The Tax Treaty (and Protocol) between Hong Kong and South Africa has been ratified by both countries with the date of entry into force from 20 October 2015. In South Africa, it was published in the Government Gazette No. 39444 on 24 November 2015.
The provisions of the treaty will apply in Hong Kong for years of assessment beginning on or after 1 April 2016. In South Africa, it applies from 1 January 2016 for amounts held at source, and for years of assessment beginning on or after 1 April 2016 in respect of other taxes. In general, the treaty follows the OECD Model Tax Convention. We highlight below some of the departures from the Model and other notable clauses.
This treaty does not cover any penalties or interest imposed under domestic law.
Presumably, this means that penalties and interest arising from non-or-late-compliance might still be chargeable notwithstanding that the actual tax amount might be nil.
Given that Hong Kong is not a sovereign state, the term “national” is different from the traditional OECD Model definition.
An individual will be a resident in Hong Kong if he or she:
- ordinarily resides there; or
- stays there for more than 180 days during a year of assessment; or
- stays there for more than 300 days over two consecutive years of assessment.
Companies and other persons will be resident in Hong Kong if they are either incorporated or constituted in Hong Kong, or if they are normally managed or controlled in Hong Kong.
The treaty uses the traditional OECD Model concept for the term ‘resident’ of South Africa.
In the case of individuals, the tie-breaker clause follows the traditional OECD Model, with the exception that Hong Kong instead refers to the individual’s ‘national’ status as ‘the right of abode’.
In the case of any other person, the primary tie-breaker is the place of effective management. The secondary test, i.e. in case of doubt about where the place of effective management is exercised, is the mutual agreement determination between the competent authorities. If agreement is not reached, most of the treaty benefits will not apply.
The permanent establishment (PE) definition is extended beyond the traditional OECD definition to include a services PE.
Such a PE would arise if an enterprise furnishes services through its employees of an enterprise (or other personnel) within the source state in relation to a project exceeding, in aggregate, 183 days in any twelve month period.

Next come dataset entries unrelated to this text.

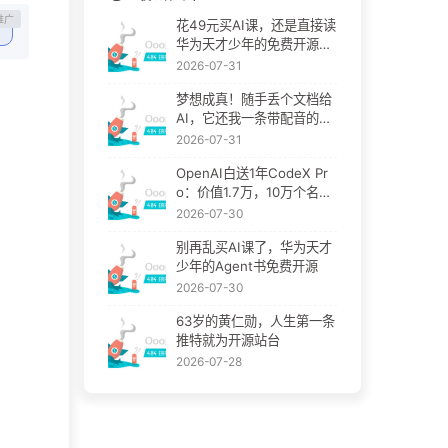
花49元买AI课，还是直接读
华为天才少年的免费开源
书？
2026-07-31
梦想成真！随手丢个文档给
AI，它还我一条带配音的讲
解视频
2026-07-31
OpenAI白送1年CodeX Pr
o：价值1.7万，10万个名额
先到先得
2026-07-30
别再乱买AI课了，华为天才
少年的Agent书免费开源
2026-07-30
63岁的黄仁勋，人生第一条
推特就为开源站台
2026-07-28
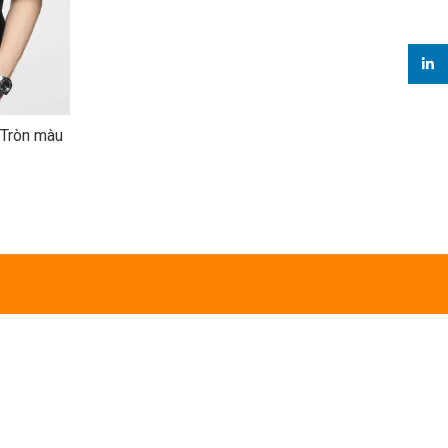
linked
Tròn màu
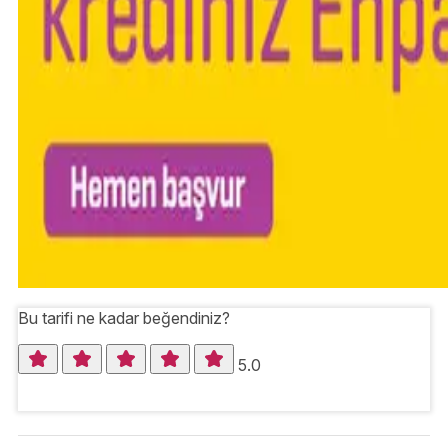
Bu tarifi ne kadar beğendiniz?
5.0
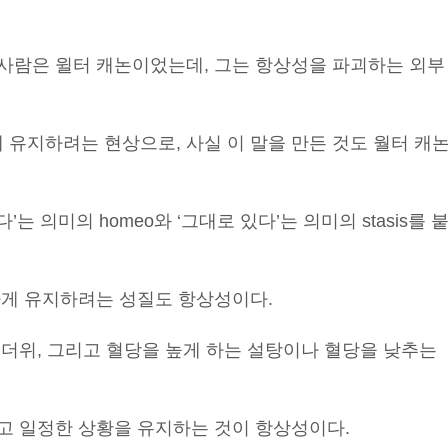
사람은 윌터 캐논이었는데, 그는 항상성을 파괴하는 외부
유지하려는 현상으로, 사실 이 말을 만든 것도 월터 캐
 의미의 homeo와 ‘그대로 있다’는 의미의 stasis를 
하게 유지하려는 성질도 항상성이다.
 더위, 그리고 혈당을 높게 하는 설탕이나 혈당을 낮추는
고 일정한 상황을 유지하는 것이 항상성이다.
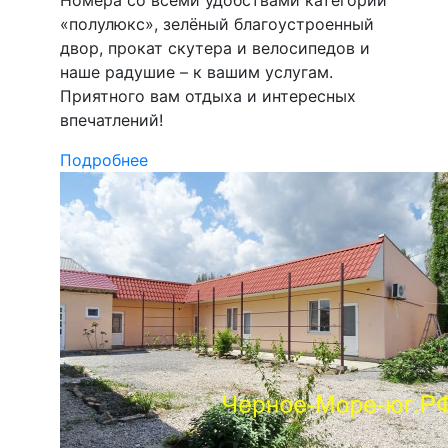
«полулюкс», зелёный благоустроенный
двор, прокат скутера и велосипедов и
наше радушие – к вашим услугам.
Приятного вам отдыха и интересных
впечатлений!
Подробнее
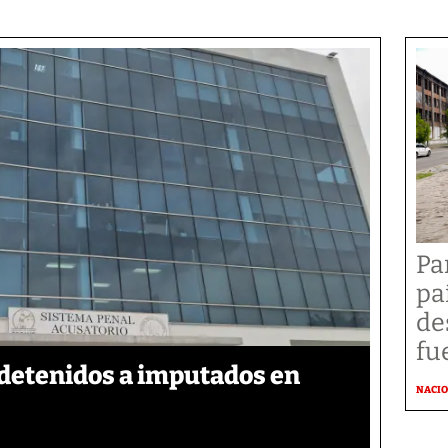
Pa
pa
de
fu
detenidos a imputados en
NACI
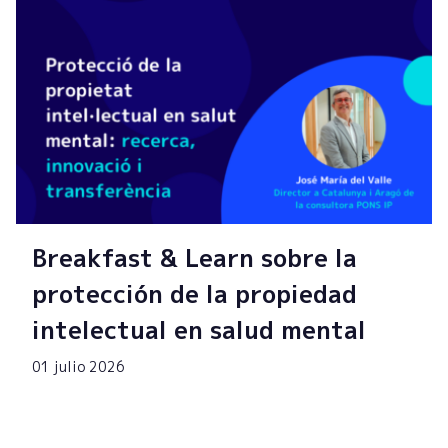
Breakfast & Learn sobre la
protección de la propiedad
intelectual en salud mental
01 julio 2026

Building sites or construction, assembly or installation projects (etc.) will be deemed to be a PE if the project or activity lasts for more than six months.
In line with the OECD Model, the business profits article (article 7(1)) only allows the source state to tax profits attributable to the local PE.
The attribution rules to calculate the business profits only go so far as to specify that expenses can be deducted if they were incurred for the purpose of the PE, which includes executive and general administrative expenses, irrespective of where they were incurred. The treaty is silent as to how to deal with notional income and expenses. It is settled in the treaty that profits will not be attributed to a PE merely because it bought goods or merchandise for the enterprise.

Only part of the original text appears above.